▸ Work instruction
Each record, word for word and stripped of pictures, is what the answer should contain.

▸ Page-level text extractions
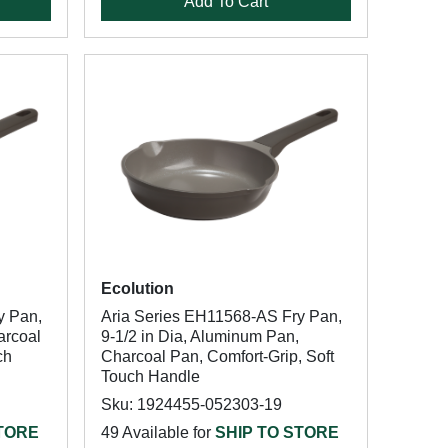
Add To Cart
Ecolution
y Pan,
Aria Series EH11568-AS Fry Pan,
arcoal
9-1/2 in Dia, Aluminum Pan,
ch
Charcoal Pan, Comfort-Grip, Soft
Touch Handle
Sku: 1924455-052303-19
STORE
49 Available for
SHIP TO STORE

▸ Answer
Add To Cart
Ecolution
y Pan,
Aria Series EH11568-AS Fry Pan,
arcoal
9-1/2 in Dia, Aluminum Pan,
ch
Charcoal Pan, Comfort-Grip, Soft
Touch Handle
Sku: 1924455-052303-19
STORE
49 Available for
SHIP TO STORE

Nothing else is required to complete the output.